Nem sabia dessa história – essa veio nesta semana de um amigo: um hoax que espalhava a suposta defesa de uma ‘feminista’ de nome Helena Ramirez. Já viram? Quem ainda não viu, confira aqui as pérolas falsas:

“Movimento feminista pede para mulheres não mais transarem ‘de quatro’

Helena Ramirez, histórica líder do movimento feminista no Brasil chocou a audiência da TV Globo ao dizer em recente entrevista ao humorista Jô Soares que “mulher que se submete a fazer sexo na vexatória posição ‘de quatro’ está jogando no lixo as décadas de luta das mulheres conscientes”.

A entrevistada sugeriu que as mulheres quando fossem fazer sexo optassem por sempre que possível ficarem por cima, para poderem olhar nos olhos dos homens de igual para igual. Helena ainda afirmou que o homem latino tem fetiche por dominação, por humilhar a mulher. Para ela “quem se coloca ‘de quatro’ se anula como mulher, vira apenas um receptáculo de líquido seminal”.

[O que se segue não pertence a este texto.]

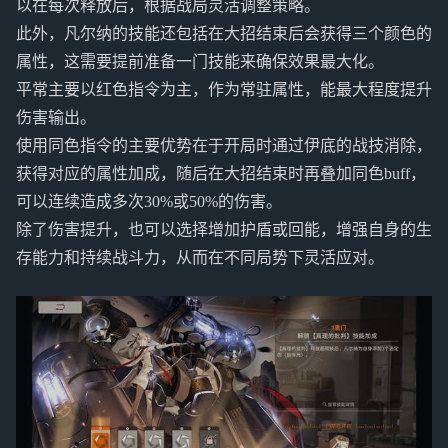
以在每次释放后，根据战局灵活调整策略。
此外，凡尔纳的技能还包括在大招结束后会获得三个颜色的
属性，这需要提前准备一门技能来确保效果最大化。
平常主要以红色指令为主，作为常驻属性，能最大程度提升
伤害输出。
使用同色指令的主要优势在于开局时通过伊底的战技消除，
获得对应的属性加成，随后在大招结束时再叠加同色buff，
可以连续造成多次30%或50%的伤害。
除了伤害提升，也可以选择增加护盾或回能，增强自身的生
存能力和持续战斗力，从而在不同局势下灵活应对。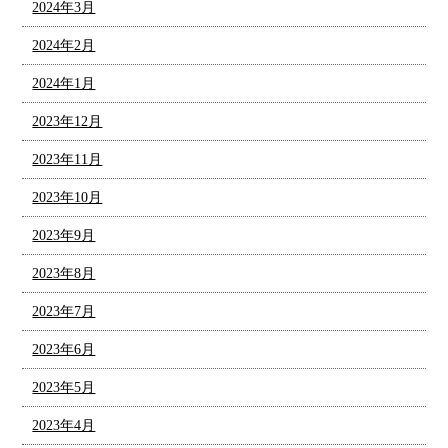
2024年3月
2024年2月
2024年1月
2023年12月
2023年11月
2023年10月
2023年9月
2023年8月
2023年7月
2023年6月
2023年5月
2023年4月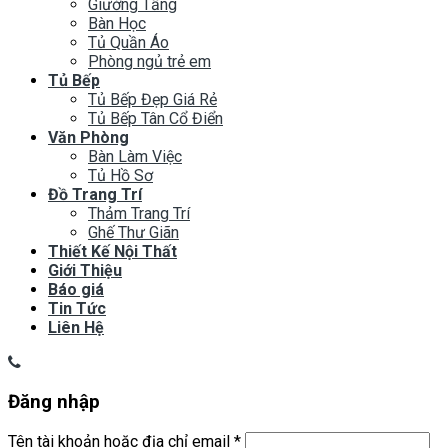
Giường Tầng
Bàn Học
Tủ Quần Áo
Phòng ngủ trẻ em
Tủ Bếp
Tủ Bếp Đẹp Giá Rẻ
Tủ Bếp Tân Cổ Điển
Văn Phòng
Bàn Làm Việc
Tủ Hồ Sơ
Đồ Trang Trí
Thảm Trang Trí
Ghế Thư Giãn
Thiết Kế Nội Thất
Giới Thiệu
Báo giá
Tin Tức
Liên Hệ
Đăng nhập
Tên tài khoản hoặc địa chỉ email
*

Outro ponto polêmico da entrevista foi quando o entrevistador a questionou sobre sexo anal, ela foi enfática ao dizer que “homem que busca sexo anal em relação hétero está fazendo estágio para virar ‘viado’, esposa que alimenta este fetiche está na verdade ajudando ainda mais a reduzir a oferta de homens que já não é das melhores”.

O entrevistador chegou a se exaltar com os argumentos apresentados pela feminista, especialmente quando ela chamou de alienadas imbecis as mulheres que engolem o sêmen dos parceiros. Para a antropóloga Helena Ramirez, “o sêmen é um excremento humano assim como as fezes e a urina. Fazer a deglutição deste lixo é se mostrar como uma lixeira”.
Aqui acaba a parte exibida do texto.